I’ve done a quick word count, and my total number of words for the thirty stories I’ve written for Like The Prose this June is 58, 451 – that’s not including any other stories I’ve written as entries for competitions or in response to other people’s prompts.
Today, for the first time, I feel exhausted – which could be one reason why today’s piece is the shortest in the competition at only 384 words. It’s not the greatest piece of writing – the title and the last line are the only bits I’m truly happy with; but the germ of an idea is there and maybe, one day, I’ll go back to it and wrestle it into something I like better.
What’s really important is that I stuck with it, writing something every day, whether or not it was my preferred genre or something I knew. It’s taken me out of my comfort zone and it’s also taught me to look at different styles of writing and dare to experiment. For that, I am grateful.

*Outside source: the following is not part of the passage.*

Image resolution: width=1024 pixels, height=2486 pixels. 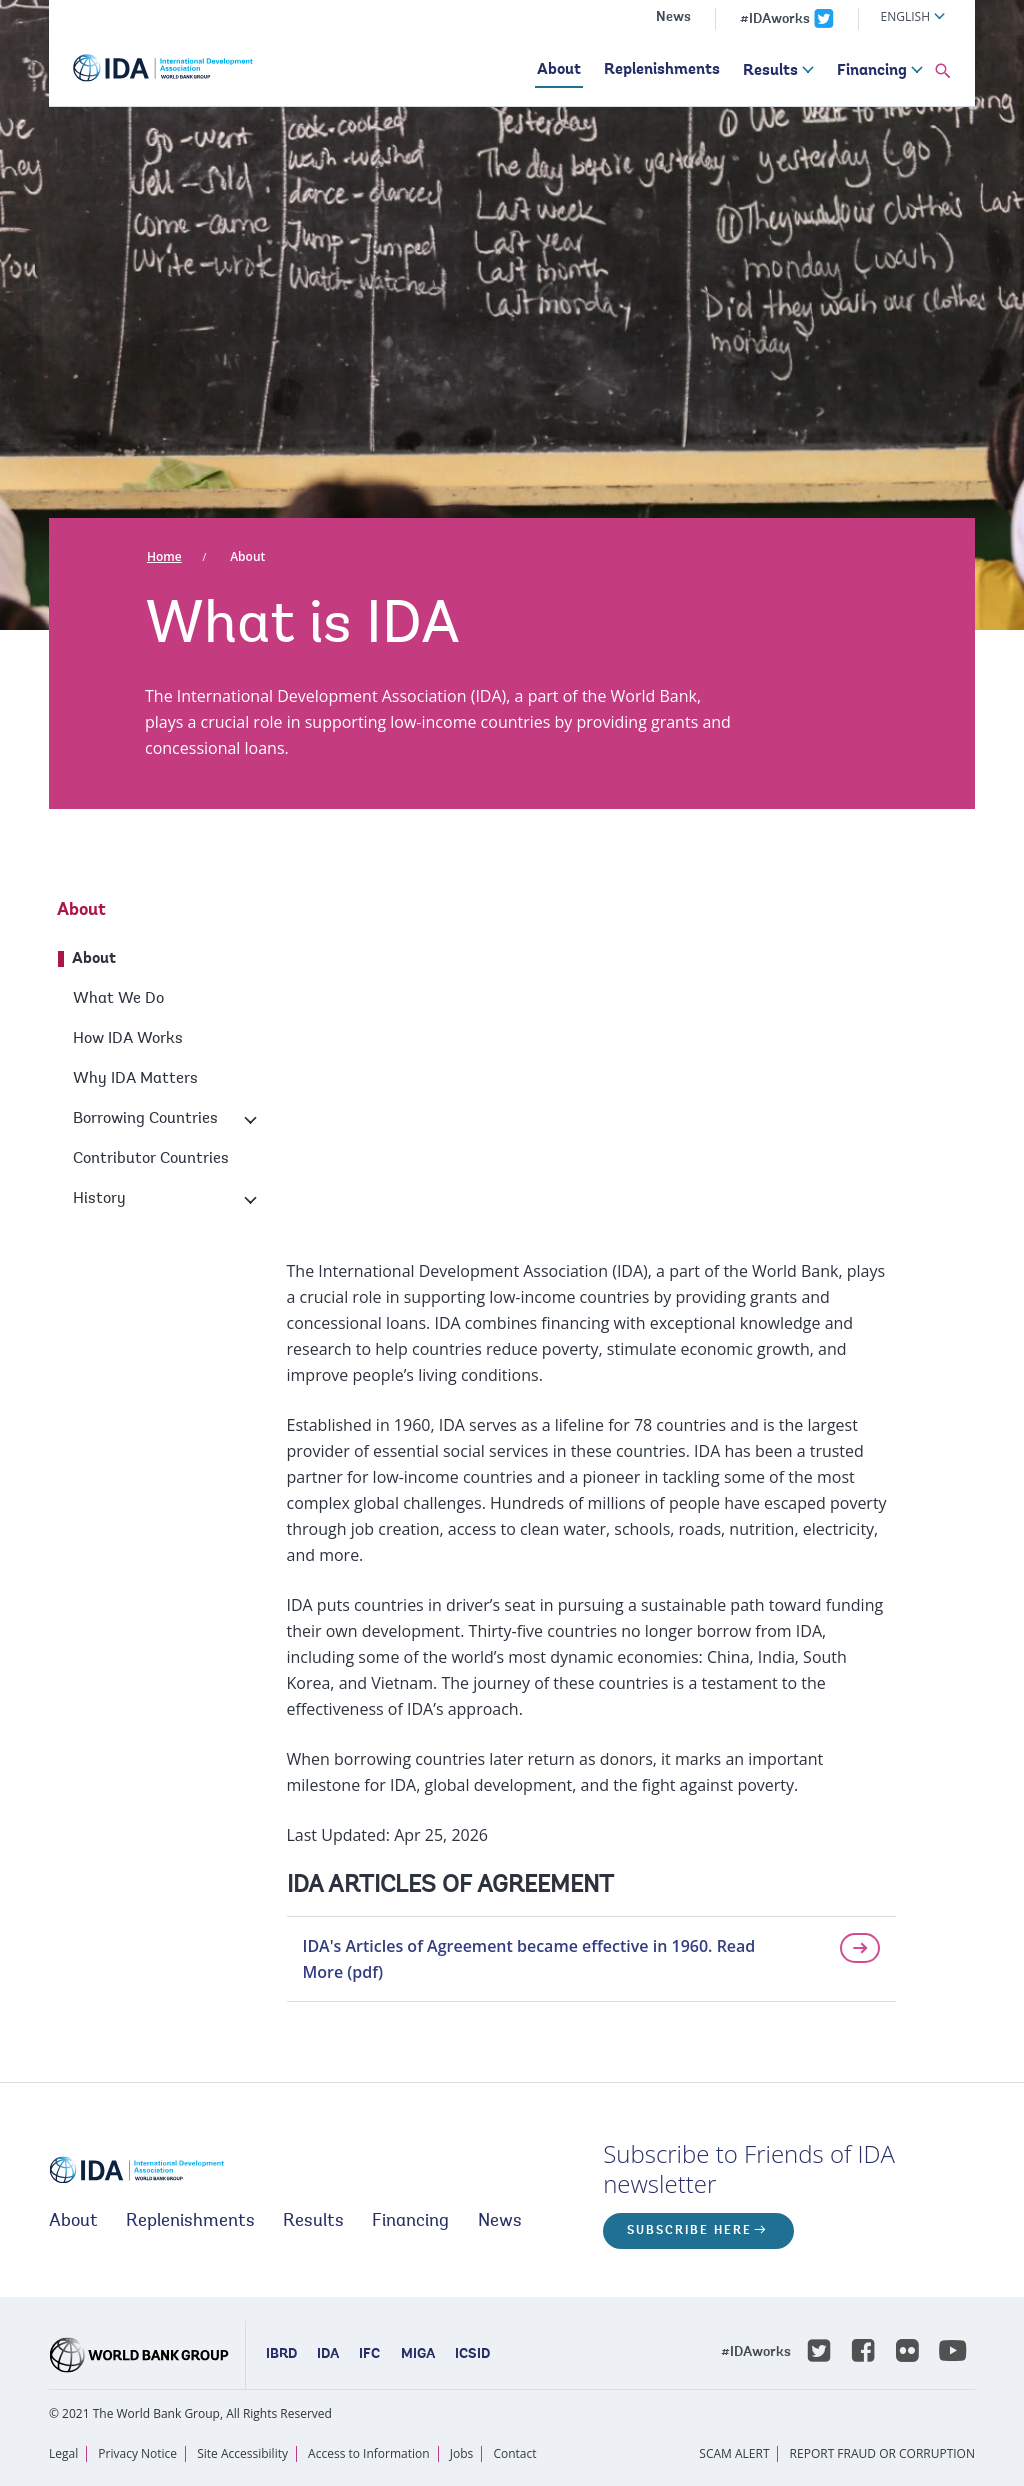 I want to click on Home, so click(x=164, y=556).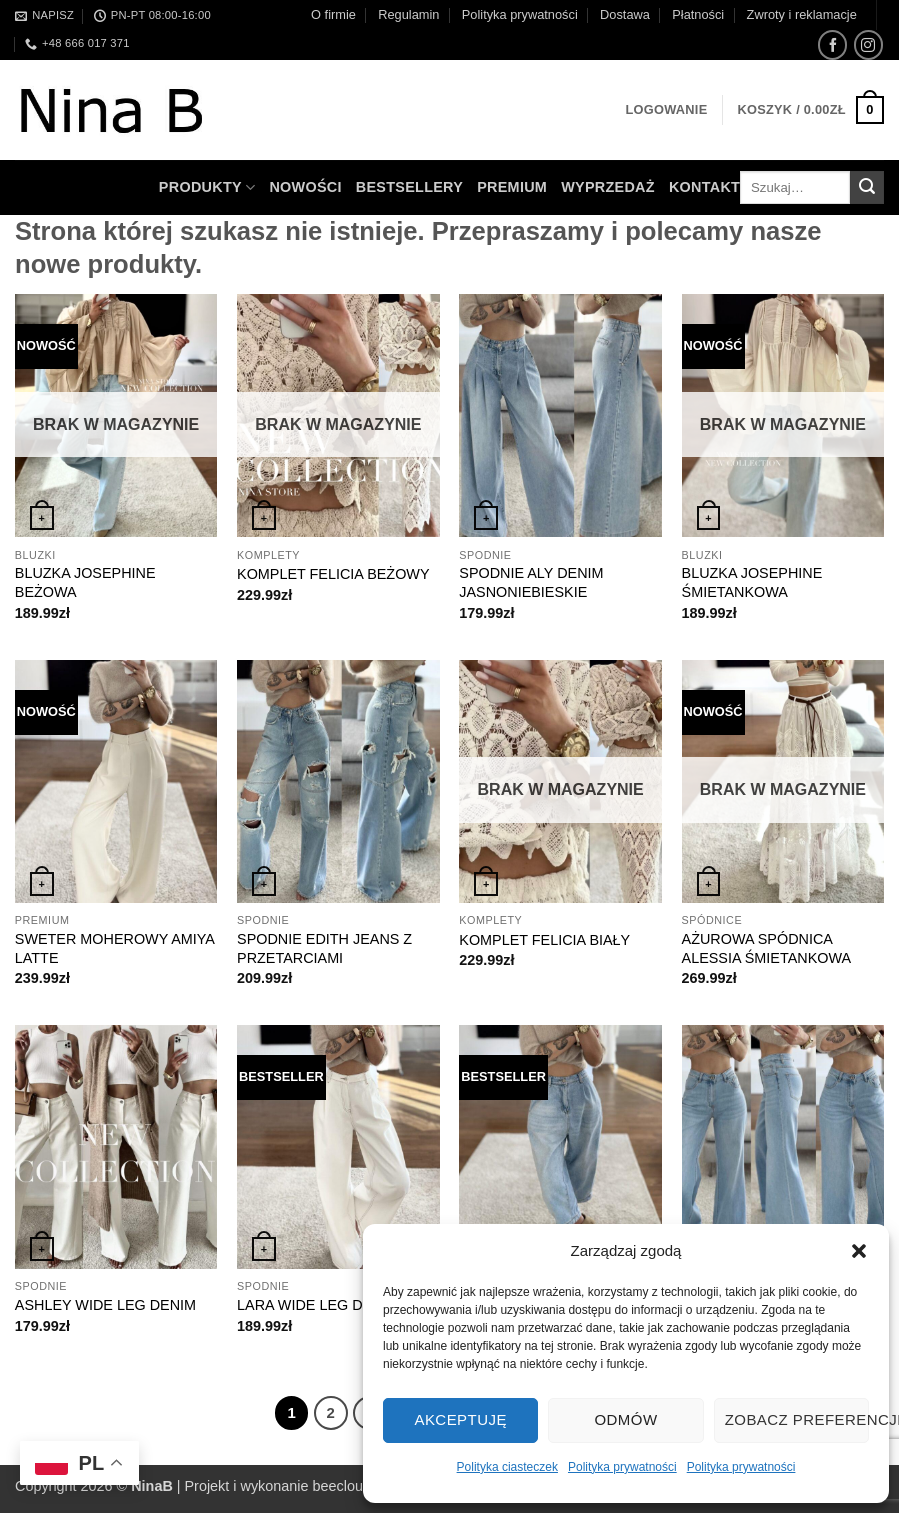 This screenshot has width=899, height=1513. Describe the element at coordinates (608, 187) in the screenshot. I see `WYPRZEDAŻ` at that location.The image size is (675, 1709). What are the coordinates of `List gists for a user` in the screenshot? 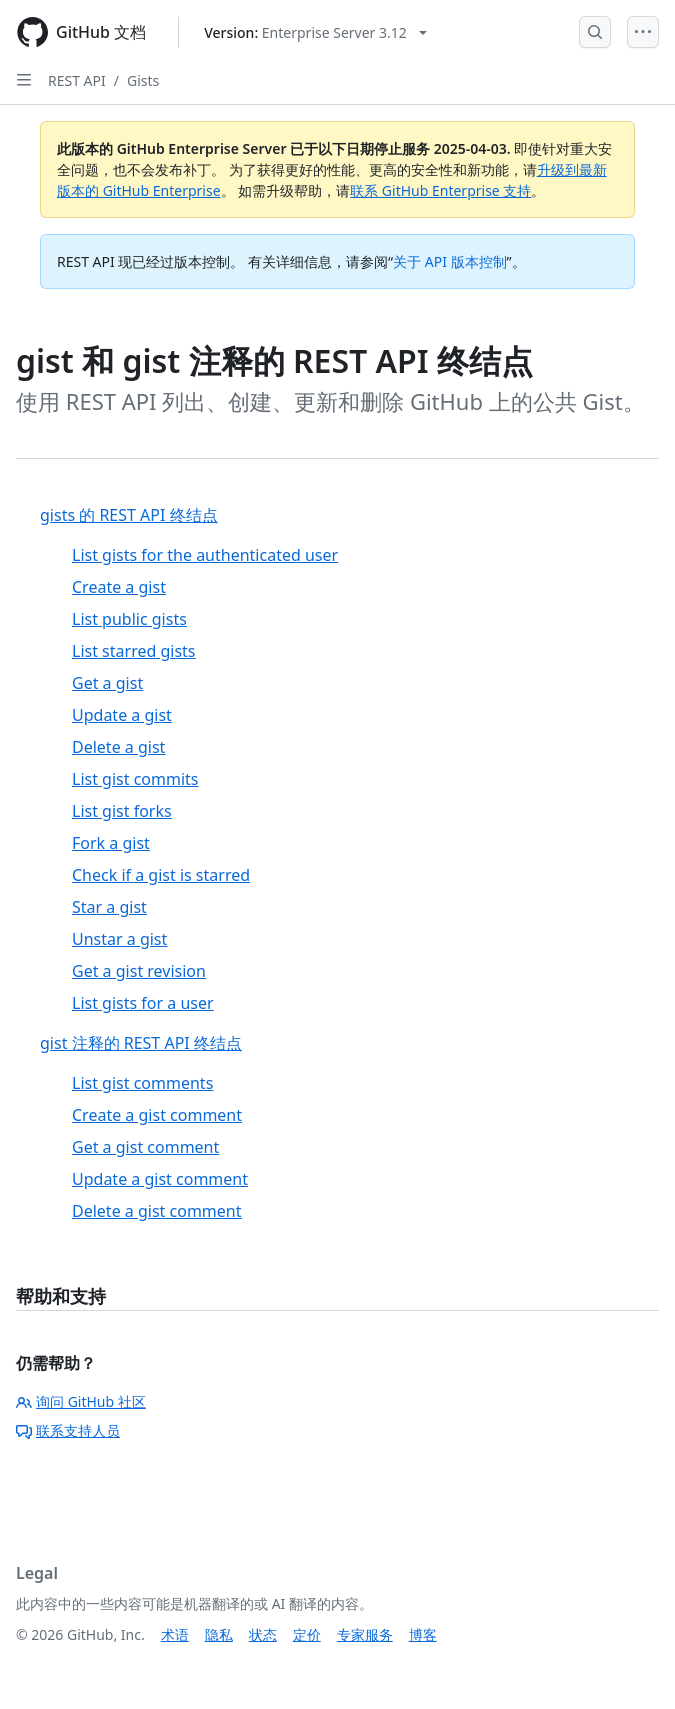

Meet Me In The Gap Between The Words
You said you would take the blank, white canvas of my heart – and create. A song spilled from your pen, weaving words into a tapestry of vibrant colour, creating a world in which we were the only two. Margins of reality ran down the page of your imagination, ruled by the constrictions of everyday life, but you and I were doodles of defiance and we spattered our joy across the universe we had found together.
For a long time, your words danced across our lives in a whirling bacchanalia. We were caught up in the heady feeling of togetherness, the giddy laughter, the drunken sensation of being inebriated with love. You twirled me in and out of fairy tales and sent me hurtling into space. Every love song ever written was one you had penned for me and the rhyming couplet of us lengthened into a sonnet as you covered us both with a cloak of clichés, hiding us from the outside world. That was then. That was the beginning.
Do all lovers love like this so that every day is Christmas and New Year’s Eve, every exchange a Rachmaninoff Concerto, passion rising to a crescendo of stormy emotion?
The pristine pages of our history yellow with age. Edges furl as our lives become well thumbed, sometimes ripped through carelessness. A tear stains my face; suspicion stains your heart. Words become distorted as they slide off the page and into reality. We hurl them like plates; twist them like knives. Who would have thought that love could be moulded and shaped into something sharp and destructive? Is your heart full of tears (to rhyme with fears), or tears (to rhyme with cares)?
I set fire to my angry words, the incandescence of my rejection flaming into a blaze of hurt. Its smoke spirals upwards. Now, only bitter ashes remain. All my words are dust.
In the aftermath of grieving, in mourning all the lost phrases and paragraphs and the gut-wrenching feeling of finding that – sometimes – words are meaningless after all, hope rises like a phoenix from the ashes of us.
And I will meet you in the gap between the words where the only thing that matters is the sound of my heartbeat next to yours.